Immediately prior to closing, NewHeights will be debt free and have $2.5 million in cash to contribute to the combined entities. Wesley Clover has irrevocably committed a further $3.5 million to be invested over a seven month period for 8,750,000 shares of common stock bringing the total cash contribution to CounterPath by NewHeights and Wesley Clover to $6 million. Upon closing, CounterPath's convertible debenture holders have agreed to convert their existing debentures in the amount of $4 million and invest a further $2 million for 15,000,000 shares of common stock at $0.40 per share.
At closing, CounterPath expects to be debt free, and have an additional $8 million of new cash
or cash commitments.
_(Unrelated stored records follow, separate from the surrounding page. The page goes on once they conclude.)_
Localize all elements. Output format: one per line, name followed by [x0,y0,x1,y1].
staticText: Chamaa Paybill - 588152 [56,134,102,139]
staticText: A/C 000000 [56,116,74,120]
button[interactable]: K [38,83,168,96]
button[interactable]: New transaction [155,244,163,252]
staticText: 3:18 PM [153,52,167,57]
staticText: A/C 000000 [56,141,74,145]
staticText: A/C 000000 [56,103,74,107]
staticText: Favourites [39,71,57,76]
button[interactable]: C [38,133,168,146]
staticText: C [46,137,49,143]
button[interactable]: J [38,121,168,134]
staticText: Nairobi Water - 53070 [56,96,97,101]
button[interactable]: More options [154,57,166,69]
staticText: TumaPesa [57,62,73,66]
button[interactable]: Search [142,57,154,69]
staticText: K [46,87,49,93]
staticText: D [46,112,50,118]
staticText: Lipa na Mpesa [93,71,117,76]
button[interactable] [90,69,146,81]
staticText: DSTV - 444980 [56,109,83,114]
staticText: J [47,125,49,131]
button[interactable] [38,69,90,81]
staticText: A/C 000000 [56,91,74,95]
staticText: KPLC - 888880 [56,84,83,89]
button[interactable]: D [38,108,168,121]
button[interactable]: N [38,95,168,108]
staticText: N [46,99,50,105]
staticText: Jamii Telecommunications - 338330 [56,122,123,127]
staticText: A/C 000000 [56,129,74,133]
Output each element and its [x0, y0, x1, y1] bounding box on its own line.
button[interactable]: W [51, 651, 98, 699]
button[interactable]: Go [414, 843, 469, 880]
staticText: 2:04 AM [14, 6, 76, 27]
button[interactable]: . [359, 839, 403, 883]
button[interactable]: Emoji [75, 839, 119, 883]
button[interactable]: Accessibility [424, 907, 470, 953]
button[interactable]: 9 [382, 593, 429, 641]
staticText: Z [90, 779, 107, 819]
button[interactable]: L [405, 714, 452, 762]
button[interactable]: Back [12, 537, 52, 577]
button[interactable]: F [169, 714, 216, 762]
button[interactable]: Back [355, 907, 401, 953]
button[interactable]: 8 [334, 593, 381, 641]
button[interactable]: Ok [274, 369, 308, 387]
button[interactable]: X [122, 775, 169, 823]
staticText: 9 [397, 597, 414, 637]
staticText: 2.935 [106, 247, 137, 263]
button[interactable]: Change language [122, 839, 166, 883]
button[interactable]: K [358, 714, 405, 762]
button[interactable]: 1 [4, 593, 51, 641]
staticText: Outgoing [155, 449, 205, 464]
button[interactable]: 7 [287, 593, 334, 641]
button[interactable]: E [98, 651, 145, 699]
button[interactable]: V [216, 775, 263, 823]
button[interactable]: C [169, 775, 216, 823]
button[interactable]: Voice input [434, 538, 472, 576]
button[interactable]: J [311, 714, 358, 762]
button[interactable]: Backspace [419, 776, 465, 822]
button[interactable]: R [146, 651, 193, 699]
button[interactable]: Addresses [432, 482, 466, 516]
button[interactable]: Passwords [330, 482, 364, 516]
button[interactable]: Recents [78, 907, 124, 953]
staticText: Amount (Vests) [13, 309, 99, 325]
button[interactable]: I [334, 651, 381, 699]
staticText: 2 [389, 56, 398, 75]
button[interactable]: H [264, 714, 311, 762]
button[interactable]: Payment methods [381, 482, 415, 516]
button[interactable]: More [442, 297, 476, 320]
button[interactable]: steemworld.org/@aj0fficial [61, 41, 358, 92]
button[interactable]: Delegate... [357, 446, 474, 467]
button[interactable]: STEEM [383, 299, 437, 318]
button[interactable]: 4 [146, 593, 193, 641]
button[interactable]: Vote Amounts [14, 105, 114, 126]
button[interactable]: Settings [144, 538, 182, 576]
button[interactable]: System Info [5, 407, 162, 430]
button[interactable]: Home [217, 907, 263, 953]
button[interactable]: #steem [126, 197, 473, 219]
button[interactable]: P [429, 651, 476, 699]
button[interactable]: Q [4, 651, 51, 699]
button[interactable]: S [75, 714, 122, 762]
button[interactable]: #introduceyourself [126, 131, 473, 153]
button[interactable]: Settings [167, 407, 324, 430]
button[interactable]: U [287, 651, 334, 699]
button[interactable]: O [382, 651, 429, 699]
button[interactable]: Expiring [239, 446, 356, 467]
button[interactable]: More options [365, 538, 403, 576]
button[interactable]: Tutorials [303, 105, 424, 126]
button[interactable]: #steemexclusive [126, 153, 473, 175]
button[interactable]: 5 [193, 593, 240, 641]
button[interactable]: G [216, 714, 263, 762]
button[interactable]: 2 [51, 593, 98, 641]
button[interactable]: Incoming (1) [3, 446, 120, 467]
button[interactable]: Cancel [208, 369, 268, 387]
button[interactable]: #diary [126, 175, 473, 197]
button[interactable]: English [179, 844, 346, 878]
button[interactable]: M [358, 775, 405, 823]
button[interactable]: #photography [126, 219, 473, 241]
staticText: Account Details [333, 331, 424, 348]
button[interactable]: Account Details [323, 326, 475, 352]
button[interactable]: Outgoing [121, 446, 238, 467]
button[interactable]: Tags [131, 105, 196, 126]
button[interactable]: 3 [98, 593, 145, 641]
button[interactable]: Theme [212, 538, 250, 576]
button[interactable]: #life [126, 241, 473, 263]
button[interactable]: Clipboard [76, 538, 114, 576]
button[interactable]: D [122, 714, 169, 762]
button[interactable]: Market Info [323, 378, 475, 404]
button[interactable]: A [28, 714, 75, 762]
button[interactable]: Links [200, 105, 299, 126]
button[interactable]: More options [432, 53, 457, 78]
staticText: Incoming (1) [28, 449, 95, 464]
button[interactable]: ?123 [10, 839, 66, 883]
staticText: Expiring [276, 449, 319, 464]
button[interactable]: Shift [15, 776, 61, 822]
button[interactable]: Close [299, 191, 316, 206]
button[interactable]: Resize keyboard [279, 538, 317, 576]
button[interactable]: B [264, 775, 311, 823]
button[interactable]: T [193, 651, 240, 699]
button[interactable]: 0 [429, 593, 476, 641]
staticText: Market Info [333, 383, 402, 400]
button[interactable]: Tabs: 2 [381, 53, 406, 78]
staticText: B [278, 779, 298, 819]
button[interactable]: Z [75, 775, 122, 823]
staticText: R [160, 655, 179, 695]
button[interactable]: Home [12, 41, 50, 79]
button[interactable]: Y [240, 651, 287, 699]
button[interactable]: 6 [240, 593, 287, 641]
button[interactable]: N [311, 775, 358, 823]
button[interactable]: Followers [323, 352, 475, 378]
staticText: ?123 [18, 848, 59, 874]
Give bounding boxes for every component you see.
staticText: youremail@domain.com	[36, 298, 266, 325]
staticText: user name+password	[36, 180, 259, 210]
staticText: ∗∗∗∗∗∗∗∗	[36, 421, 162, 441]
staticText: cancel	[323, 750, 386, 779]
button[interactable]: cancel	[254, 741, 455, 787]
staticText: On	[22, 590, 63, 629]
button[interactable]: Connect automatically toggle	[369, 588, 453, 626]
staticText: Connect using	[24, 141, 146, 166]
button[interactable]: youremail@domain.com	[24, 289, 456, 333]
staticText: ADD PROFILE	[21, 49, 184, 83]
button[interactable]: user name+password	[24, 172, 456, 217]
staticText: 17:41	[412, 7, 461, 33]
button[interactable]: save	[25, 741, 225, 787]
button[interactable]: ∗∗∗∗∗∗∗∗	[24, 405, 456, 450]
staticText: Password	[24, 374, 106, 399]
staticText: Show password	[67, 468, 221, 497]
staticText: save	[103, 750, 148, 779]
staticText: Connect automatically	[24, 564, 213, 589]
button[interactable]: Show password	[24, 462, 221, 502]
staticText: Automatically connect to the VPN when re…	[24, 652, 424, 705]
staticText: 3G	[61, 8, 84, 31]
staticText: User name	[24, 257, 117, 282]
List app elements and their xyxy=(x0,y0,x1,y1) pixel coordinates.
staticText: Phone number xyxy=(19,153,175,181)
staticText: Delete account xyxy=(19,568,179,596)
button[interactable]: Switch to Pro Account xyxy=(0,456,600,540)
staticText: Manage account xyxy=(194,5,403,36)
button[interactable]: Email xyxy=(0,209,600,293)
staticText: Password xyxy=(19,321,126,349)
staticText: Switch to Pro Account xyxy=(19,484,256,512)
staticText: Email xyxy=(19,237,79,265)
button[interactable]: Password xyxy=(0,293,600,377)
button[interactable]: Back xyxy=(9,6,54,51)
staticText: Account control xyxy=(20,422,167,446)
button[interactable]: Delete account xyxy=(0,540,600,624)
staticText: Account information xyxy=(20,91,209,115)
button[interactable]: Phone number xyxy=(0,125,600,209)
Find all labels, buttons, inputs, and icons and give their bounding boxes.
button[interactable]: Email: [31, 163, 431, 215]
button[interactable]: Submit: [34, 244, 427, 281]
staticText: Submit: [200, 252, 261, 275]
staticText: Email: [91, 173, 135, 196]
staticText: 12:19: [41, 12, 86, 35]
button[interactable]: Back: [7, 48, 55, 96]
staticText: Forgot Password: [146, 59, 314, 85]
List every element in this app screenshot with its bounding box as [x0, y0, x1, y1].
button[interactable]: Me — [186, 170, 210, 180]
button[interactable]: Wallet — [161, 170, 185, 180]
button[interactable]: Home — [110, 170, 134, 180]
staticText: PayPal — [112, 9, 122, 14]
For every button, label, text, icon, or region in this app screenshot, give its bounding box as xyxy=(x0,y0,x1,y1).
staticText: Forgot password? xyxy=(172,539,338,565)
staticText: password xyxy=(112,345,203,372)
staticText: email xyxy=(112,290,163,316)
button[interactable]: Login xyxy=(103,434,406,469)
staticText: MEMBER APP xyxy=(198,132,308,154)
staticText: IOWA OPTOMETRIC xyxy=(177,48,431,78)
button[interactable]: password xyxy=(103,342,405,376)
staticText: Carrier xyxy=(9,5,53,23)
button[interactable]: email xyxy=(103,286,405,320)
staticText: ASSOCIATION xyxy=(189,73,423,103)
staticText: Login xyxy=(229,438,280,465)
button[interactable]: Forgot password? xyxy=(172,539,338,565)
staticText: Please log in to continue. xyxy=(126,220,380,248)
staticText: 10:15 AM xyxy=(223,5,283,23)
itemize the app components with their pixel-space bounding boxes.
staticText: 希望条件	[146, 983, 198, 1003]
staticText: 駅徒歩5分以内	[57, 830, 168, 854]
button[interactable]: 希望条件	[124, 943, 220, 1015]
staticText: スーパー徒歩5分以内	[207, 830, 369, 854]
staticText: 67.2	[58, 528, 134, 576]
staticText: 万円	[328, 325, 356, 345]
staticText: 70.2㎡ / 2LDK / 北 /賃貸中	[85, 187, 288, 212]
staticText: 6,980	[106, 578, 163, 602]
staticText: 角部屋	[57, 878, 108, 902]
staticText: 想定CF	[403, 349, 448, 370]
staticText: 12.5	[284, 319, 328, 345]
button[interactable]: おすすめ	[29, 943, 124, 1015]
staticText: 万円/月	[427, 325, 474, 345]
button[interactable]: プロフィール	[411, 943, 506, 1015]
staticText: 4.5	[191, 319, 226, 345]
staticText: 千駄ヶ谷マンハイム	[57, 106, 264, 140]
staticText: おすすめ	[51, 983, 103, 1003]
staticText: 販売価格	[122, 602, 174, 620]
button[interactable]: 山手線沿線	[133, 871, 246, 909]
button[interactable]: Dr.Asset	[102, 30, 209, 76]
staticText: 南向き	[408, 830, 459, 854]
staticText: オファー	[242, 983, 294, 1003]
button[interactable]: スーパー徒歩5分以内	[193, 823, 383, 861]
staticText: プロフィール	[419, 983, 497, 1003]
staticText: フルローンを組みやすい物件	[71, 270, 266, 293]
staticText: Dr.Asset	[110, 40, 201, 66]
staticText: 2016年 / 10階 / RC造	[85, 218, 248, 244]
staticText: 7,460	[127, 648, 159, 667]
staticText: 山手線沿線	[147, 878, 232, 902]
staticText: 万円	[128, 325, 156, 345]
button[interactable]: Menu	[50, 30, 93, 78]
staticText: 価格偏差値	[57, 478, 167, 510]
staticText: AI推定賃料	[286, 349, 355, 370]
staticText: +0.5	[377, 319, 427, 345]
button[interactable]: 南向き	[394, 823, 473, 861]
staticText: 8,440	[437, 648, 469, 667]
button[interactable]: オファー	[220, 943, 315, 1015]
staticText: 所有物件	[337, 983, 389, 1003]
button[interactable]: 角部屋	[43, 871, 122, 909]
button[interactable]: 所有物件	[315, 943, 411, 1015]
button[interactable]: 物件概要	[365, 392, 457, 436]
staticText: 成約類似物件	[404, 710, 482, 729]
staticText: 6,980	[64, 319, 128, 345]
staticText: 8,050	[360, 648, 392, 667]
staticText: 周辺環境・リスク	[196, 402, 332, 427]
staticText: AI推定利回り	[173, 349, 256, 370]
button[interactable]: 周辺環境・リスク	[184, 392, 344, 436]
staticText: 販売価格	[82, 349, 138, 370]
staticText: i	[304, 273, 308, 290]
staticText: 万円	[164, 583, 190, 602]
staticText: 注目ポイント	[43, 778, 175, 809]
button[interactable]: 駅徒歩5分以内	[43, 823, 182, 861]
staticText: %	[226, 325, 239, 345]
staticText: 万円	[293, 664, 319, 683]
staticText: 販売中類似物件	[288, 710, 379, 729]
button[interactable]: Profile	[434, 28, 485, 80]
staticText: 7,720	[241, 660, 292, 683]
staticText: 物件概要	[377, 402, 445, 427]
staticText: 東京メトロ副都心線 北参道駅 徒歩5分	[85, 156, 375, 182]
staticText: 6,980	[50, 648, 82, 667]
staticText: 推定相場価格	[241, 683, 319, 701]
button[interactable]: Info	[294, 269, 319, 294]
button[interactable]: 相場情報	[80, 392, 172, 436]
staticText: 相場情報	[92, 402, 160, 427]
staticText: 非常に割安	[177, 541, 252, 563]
Following the investments of the convertible debenture holders and
Wesley Clover, CounterPath expects that there will be a total of 101,940,983 shares of common stock outstanding (including shares exchangeable into CounterPath shares). The closing of the transaction contemplated by the definitive agreement is subject to various conditions, including approval by NewHeights' securityholders, court approval and other customary closing conditions. The transaction is expected to close within 60 days.